Scholarship That’s Not Irrelevant

My second respondent was Maria Bezaitis, senior principal engineer at Intel Corporation and EPIC board president, who wrote, “While my professional choices appear discontinuous with my training in literature, cultural studies and theory, I see a strong relationship between the kinds of problems and questions I engaged in both contexts. Today, I develop frameworks for understanding our socio-technological world and lives. I analyze language. I work conceptually to bring breadth to problem spaces. I unpack the assumptions made by a business strategy or technical focus area. I frame problems in order to show how business opportunities benefit from alignment with what matters to people. I encourage business and technology leaders to see their questions in social terms.”

She continued, “I see all of this work as directly related to my training in literary systems, close reading and interpretive work, theoretical models. What is different is my interlocutors and the setting. The tensions for me today originate in working with peers who think very differently about the world and what they make. This is also the political nature of my work; it is anchored in relational work with engineers, business strategists, general managers who are motivated by different assumptions and worldviews.

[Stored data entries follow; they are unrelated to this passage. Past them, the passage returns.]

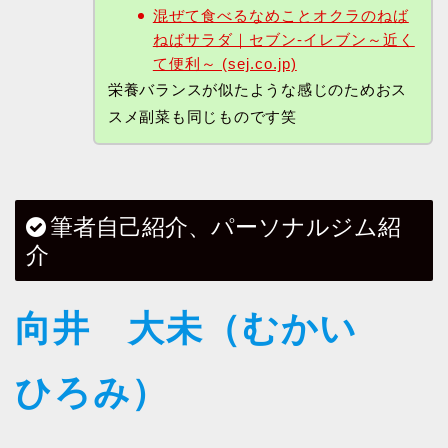
混ぜて食べるなめことオクラのねば
ねばサラダ｜セブン‐イレブン～近く
て便利～ (sej.co.jp)
栄養バランスが似たような感じのためおス
スメ副菜も同じものです笑
筆者自己紹介、パーソナルジム紹
介
向井 大未（むかい
ひろみ）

My favorite philosopher/theorist in graduate school was Roland Barthes. I think he might look at my work and ask that I write the mythologies of corporate life.”

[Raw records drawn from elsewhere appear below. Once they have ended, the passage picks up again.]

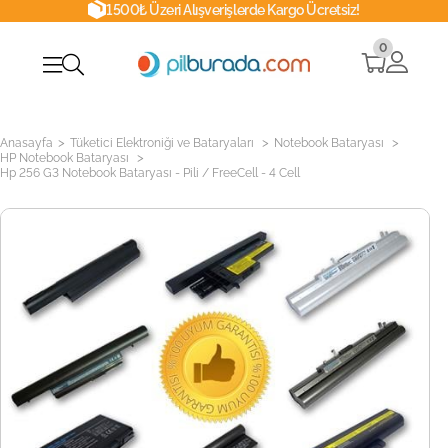
1500₺ Üzeri Alışverişlerde Kargo Ücretsiz!
0
>
>
>
Anasayfa
Tüketici Elektroniği ve Bataryaları
Notebook Bataryası
>
HP Notebook Bataryası
Hp 256 G3 Notebook Bataryası - Pili / FreeCell - 4 Cell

Bezaitis also provided a helpful reframe of the anxiety that grad students in many disciplines feel about “selling out”: “The question of ‘selling out’ should haunt anyone wherever they work. For me, this is not about a business vs. academic choice. After all, the academy is also deeply motivated by private-sector interests. I work for a corporation that delivers the products and services that have made the digital world possible. It is a hugely expansive context to work within, and I have the luxury of choice and great scope in the work that I do. I see the nature of my work in the private sector as deeply intellectual and political in the sense that I’m focused on changing the worldviews of engineers, technologists and business leaders. It’s relational work that is, for the most part, gratifying and energizing.”

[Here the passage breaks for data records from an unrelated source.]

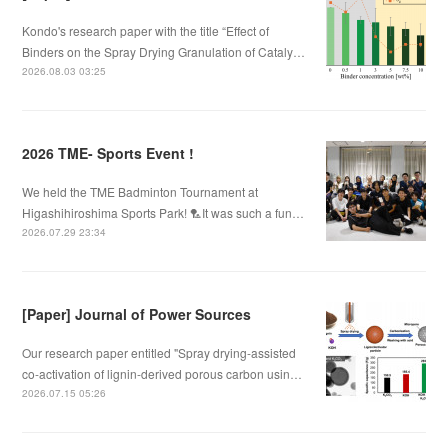
Kondo's research paper with the title “Effect of
Binders on the Spray Drying Granulation of Cataly…
2026.08.03 03:25
2026 TME- Sports Event !
We held the TME Badminton Tournament at
Higashihiroshima Sports Park! 🏸It was such a fun…
2026.07.29 23:34
[Paper] Journal of Power Sources
Our research paper entitled "Spray drying-assisted
co-activation of lignin-derived porous carbon usin…
2026.07.15 05:26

Now, a reader might justifiably ask me: What about you, Mr. Religion Ph.D.? What are you doing with your subject matter, besides the one time that your 100-level grasp of Buddhism actually came in handy in a career coaching appointment?

My favorite thing about studying religion was learning about the vast spectrum of variations that exist within religious traditions, and the ways that constant transfers of ideas and practices between them belie the idea that they’re really separate, bounded entities to begin with. (Think of the incredible synthesis of Buddhist, Hindu, Christian, Transcendentalist, Romantic, countercultural and scientific ideas and practices that has produced the mindfulness movement -- and the uncannily similar movements that existed more than a century ago.)

This lens shapes how I think about graduate career coaching and campus programming (when we have campus programming). The history of religion is as much about creative improvisation as it is about claims of timeless truth and traditional authority. Spiritual innovators from Augustine of Hippo to Henry David Thoreau and from Swami Vivekananda to Jon Kabat-Zinn have synthesized ancient traditions and new paradigms to create incredibly impactful ideas. With no offense intended to my Crimson friends, Thoreau had to leave Cambridge to become Thoreau. When he set off for life in the woods at Walden Pond, his education and his highly trained mind came with him.

Studying religion taught me to be skeptical of hard boundaries, whether around identities, traditions, academic disciplines or career paths. It taught me the weight of history and the openness of life. It’s given me a highly developed nose for opportunities to improvise new ways to help my students.

It may feel unnerving to take your first tentative steps off the tenure track (especially during a global pandemic and economic crisis), but your training is not gone; your knowledge is not irrelevant. You will still find ways to live your values. In fact, you may find yourself a bit like Thoreau in Walden: “no more lonely than … the first spider in a new house.”